[Stored dataset items]
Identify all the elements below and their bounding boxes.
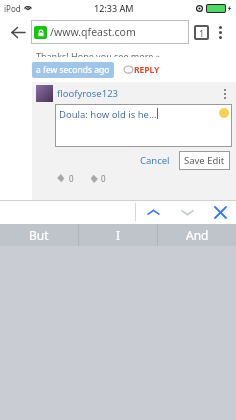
staticText: Save Edit <box>184 154 225 167</box>
button[interactable]: Cancel <box>136 152 174 169</box>
button[interactable]: Dislike <box>88 173 106 184</box>
button[interactable]: /www.qfeast.com <box>34 20 186 44</box>
button[interactable]: Like <box>56 173 74 184</box>
staticText: a few seconds ago <box>36 64 110 76</box>
staticText: Cancel <box>140 154 170 167</box>
button[interactable]: REPLY <box>124 64 160 76</box>
button[interactable]: But <box>0 224 78 246</box>
staticText: iPod <box>4 3 21 14</box>
staticText: 0 <box>101 173 106 184</box>
staticText: floofyrose123 <box>57 87 119 100</box>
button[interactable]: a few seconds ago <box>36 64 110 76</box>
button[interactable]: Doula: how old is he... <box>55 104 232 147</box>
button[interactable]: Next field <box>170 200 204 224</box>
staticText: Thanks! Hope you see more » <box>36 50 161 57</box>
button[interactable]: Previous field <box>136 200 170 224</box>
staticText: Doula: how old is he... <box>59 108 157 121</box>
button[interactable]: Save Edit <box>179 151 230 170</box>
button[interactable]: Tabs <box>194 25 209 40</box>
button[interactable]: Back <box>5 19 31 45</box>
staticText: But <box>29 227 49 243</box>
staticText: /www.qfeast.com <box>50 25 136 39</box>
button[interactable]: More options <box>209 19 231 45</box>
button[interactable]: Comment options <box>218 86 232 102</box>
button[interactable]: I <box>79 224 157 246</box>
staticText: 0 <box>69 173 74 184</box>
staticText: 12:33 AM <box>94 2 134 14</box>
button[interactable]: And <box>158 224 236 246</box>
staticText: REPLY <box>134 64 160 76</box>
staticText: And <box>186 227 209 243</box>
staticText: 1 <box>199 27 205 39</box>
staticText: I <box>116 227 121 243</box>
button[interactable]: Close keyboard <box>204 200 236 224</box>
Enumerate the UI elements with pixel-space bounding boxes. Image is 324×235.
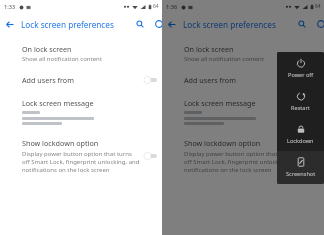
staticText: Display power button option that turns [184,150,294,158]
button[interactable]: Add users from lock screen [162,75,324,85]
other: Screenshot [296,157,306,167]
other: Restart [296,91,306,101]
staticText: notifications on the lock screen [22,166,110,174]
staticText: Lock screen message [184,98,256,108]
staticText: Add users from lock screen [22,75,82,85]
button[interactable]: Power off [277,52,324,85]
staticText: Screenshot [286,170,316,178]
button[interactable]: Add users from lock screen [0,75,162,85]
button[interactable]: Back [0,15,18,33]
staticText: notifications on the lock screen [184,166,272,174]
staticText: 1:33 [4,3,16,11]
staticText: Add users from lock screen [184,75,244,85]
staticText: 1:36 [166,3,178,11]
button[interactable]: Search [294,16,310,32]
staticText: off Smart Lock, fingerprint unlocking, a… [22,158,140,166]
button[interactable]: Help [151,16,167,32]
staticText: 64 [315,3,321,10]
button[interactable]: Lockdown [277,118,324,151]
button[interactable]: Restart [277,85,324,118]
staticText: Show lockdown option [184,138,261,148]
staticText: Lockdown [287,137,314,145]
staticText: Lock screen message [22,98,94,108]
staticText: 64 [153,3,159,10]
staticText: Power off [288,71,314,79]
button[interactable]: Screenshot [277,151,324,184]
button[interactable]: On lock screen [0,44,162,63]
staticText: Lock screen preferences [183,19,276,30]
other: Lockdown [296,124,306,134]
button[interactable]: Lock screen message [162,98,324,125]
staticText: Lock screen preferences [21,19,114,30]
button[interactable]: Show lockdown option [162,138,324,174]
button[interactable]: Help [313,16,324,32]
button[interactable]: Lock screen message [0,98,162,125]
staticText: Show all notification content [184,55,264,63]
staticText: off Smart Lock, fingerprint unlocking, a… [184,158,302,166]
button[interactable]: Search [132,16,148,32]
other: Power off [296,58,306,68]
staticText: On lock screen [22,44,72,54]
button[interactable]: On lock screen [162,44,324,63]
staticText: On lock screen [184,44,234,54]
button[interactable]: Show lockdown option [0,138,162,174]
button[interactable]: Back [162,15,180,33]
staticText: Show lockdown option [22,138,99,148]
staticText: Show all notification content [22,55,102,63]
staticText: Restart [291,104,310,112]
staticText: Display power button option that turns [22,150,132,158]
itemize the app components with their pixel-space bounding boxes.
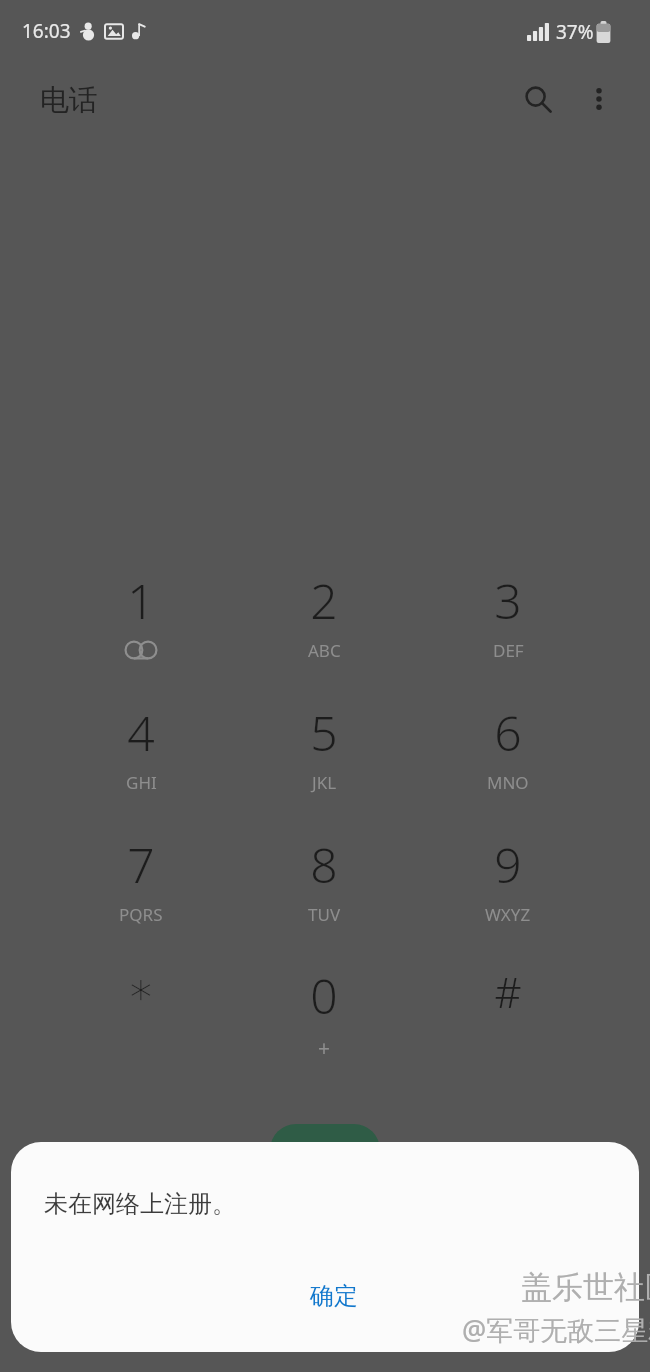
button[interactable]: 8 [249,832,399,962]
staticText: 6 [494,700,522,765]
staticText: WXYZ [485,903,531,926]
staticText: + [318,1034,331,1063]
button[interactable]: 7 [66,832,216,962]
staticText: 1 [127,568,155,633]
staticText: 电话 [40,82,98,119]
staticText: MNO [487,771,529,794]
staticText: JKL [312,771,337,794]
button[interactable]: Call [270,1124,380,1150]
staticText: 37% [556,19,594,45]
button[interactable]: 9 [433,832,583,962]
staticText: 0 [310,963,338,1028]
staticText: # [494,963,522,1020]
staticText: 未在网络上注册。 [44,1189,236,1219]
staticText: 3 [494,568,522,633]
staticText: @军哥无敌三星粉 [462,1311,650,1348]
staticText: DEF [493,639,524,662]
button[interactable]: 5 [249,700,399,830]
staticText: ABC [308,639,341,662]
staticText: 5 [310,700,338,765]
button[interactable]: More options [574,74,624,124]
staticText: 2 [310,568,338,633]
staticText: 4 [127,700,155,765]
button[interactable]: 0 [249,963,399,1093]
button[interactable]: 4 [66,700,216,830]
staticText: 8 [310,832,338,897]
staticText: TUV [308,903,341,926]
button[interactable]: 3 [433,568,583,698]
button[interactable]: 6 [433,700,583,830]
staticText: 确定 [310,1281,358,1311]
staticText: 16:03 [22,18,71,44]
staticText: ∗ [127,963,155,1014]
button[interactable]: 2 [249,568,399,698]
staticText: 盖乐世社区 [521,1268,650,1307]
staticText: 9 [494,832,522,897]
button[interactable]: # [433,963,583,1093]
staticText: PQRS [119,903,163,926]
staticText: GHI [126,771,157,794]
button[interactable]: 确定 [263,1260,405,1332]
button[interactable]: 1 [66,568,216,698]
staticText: 7 [127,832,155,897]
button[interactable]: Search [513,74,563,124]
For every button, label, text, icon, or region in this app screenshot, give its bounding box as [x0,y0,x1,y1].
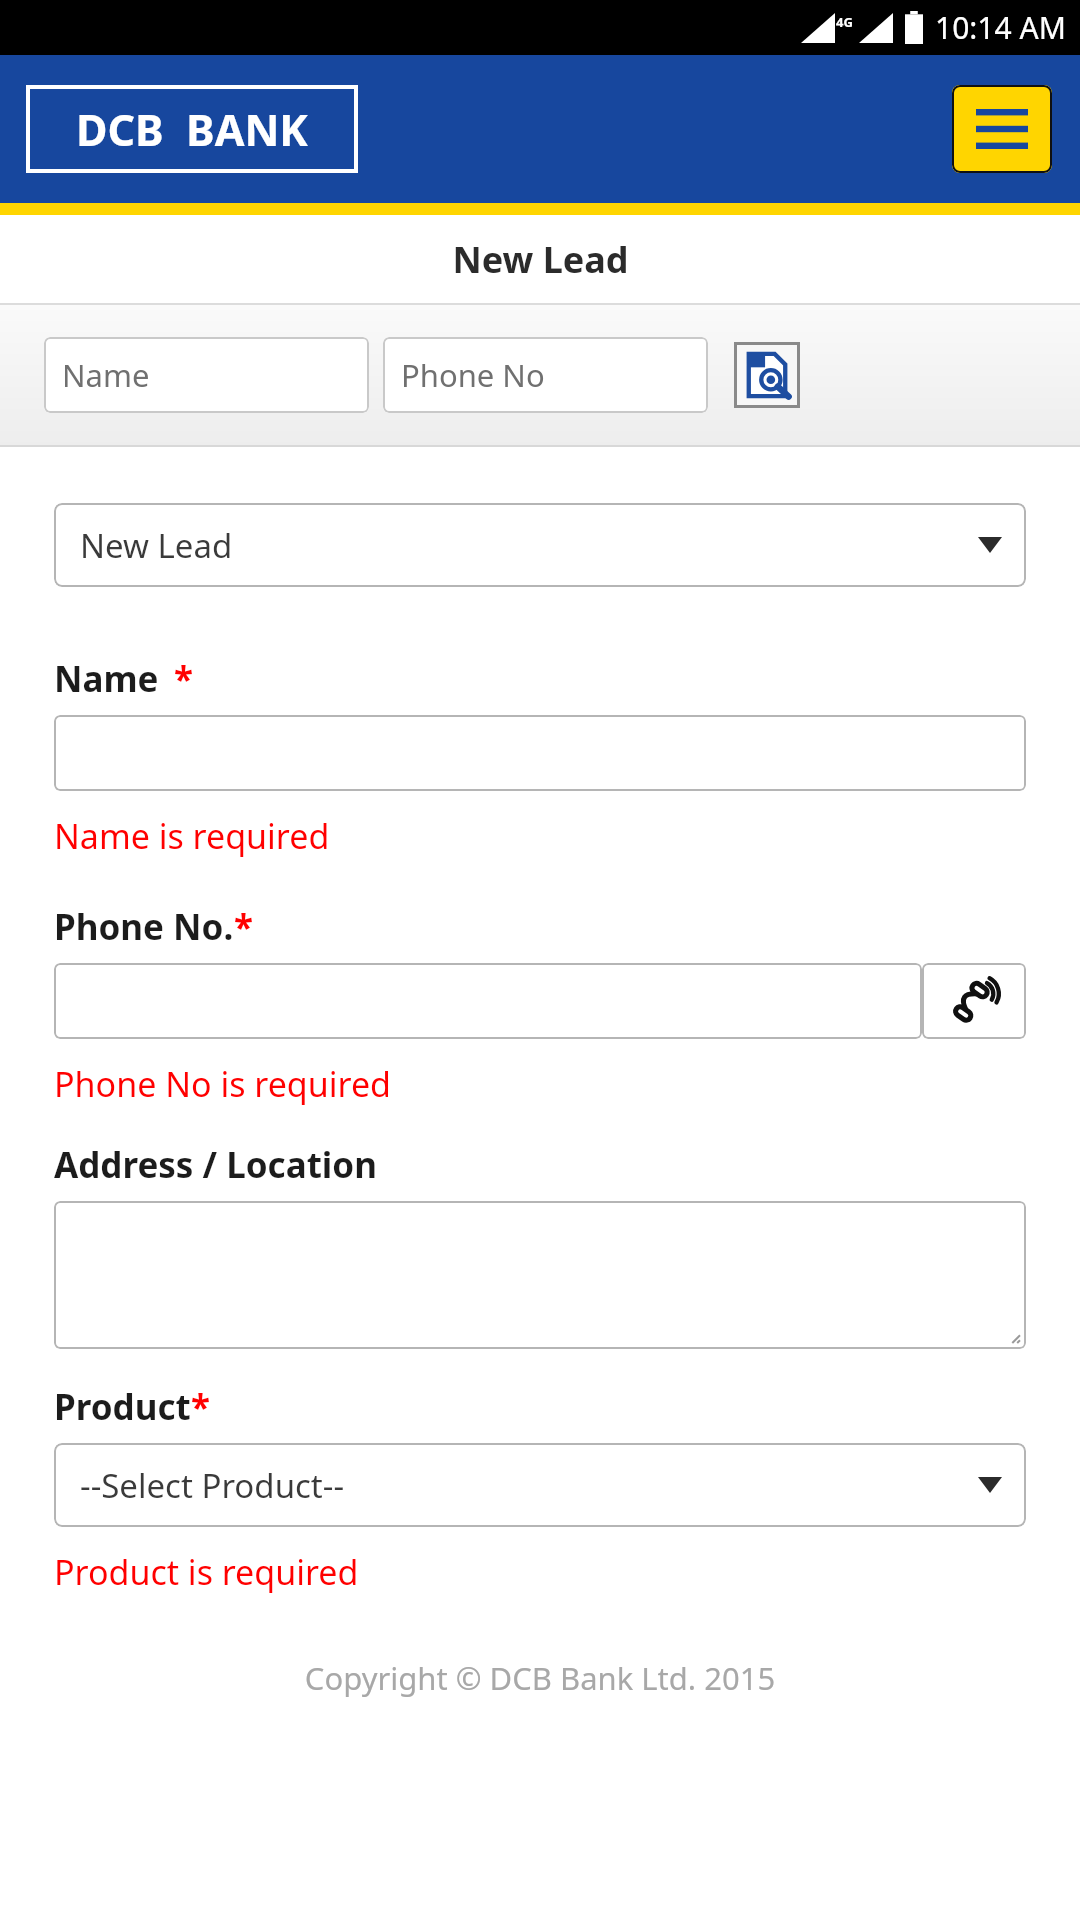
button[interactable]: Name [44,337,369,413]
button[interactable]: Open navigation menu [952,85,1052,173]
staticText: Name [54,655,168,703]
staticText: 4G [836,13,853,31]
button[interactable] [54,1201,1026,1349]
staticText: Name is required [54,813,330,859]
button[interactable] [54,963,922,1039]
staticText: Copyright © DCB Bank Ltd. 2015 [0,1657,1080,1699]
staticText: Address / Location [54,1141,377,1189]
staticText: Product [54,1383,191,1431]
button[interactable] [54,715,1026,791]
staticText: 10:14 AM [935,7,1066,48]
staticText: Product is required [54,1549,359,1595]
staticText: * [234,903,253,951]
staticText: New Lead [452,235,629,284]
staticText: New Lead [80,523,233,568]
button[interactable]: --Select Product-- [54,1443,1026,1527]
staticText: Phone No. [54,903,234,951]
staticText: DCB BANK [76,100,308,159]
staticText: Phone No is required [54,1061,392,1107]
staticText: * [191,1383,210,1431]
staticText: * [174,655,193,703]
staticText: Name [62,354,150,396]
staticText: Phone No [401,354,545,396]
button[interactable]: DCB BANK [26,85,358,173]
button[interactable]: New Lead [54,503,1026,587]
button[interactable]: Search lead [734,342,800,408]
staticText: --Select Product-- [80,1463,345,1508]
button[interactable]: Call phone number [922,963,1026,1039]
button[interactable]: Phone No [383,337,708,413]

Aim of the task:
Check each line of the records above for "Display", and copy those that have it.

Output for this task:
staticText: Display power button option that turns [184,150,294,158]
staticText: Display power button option that turns [22,150,132,158]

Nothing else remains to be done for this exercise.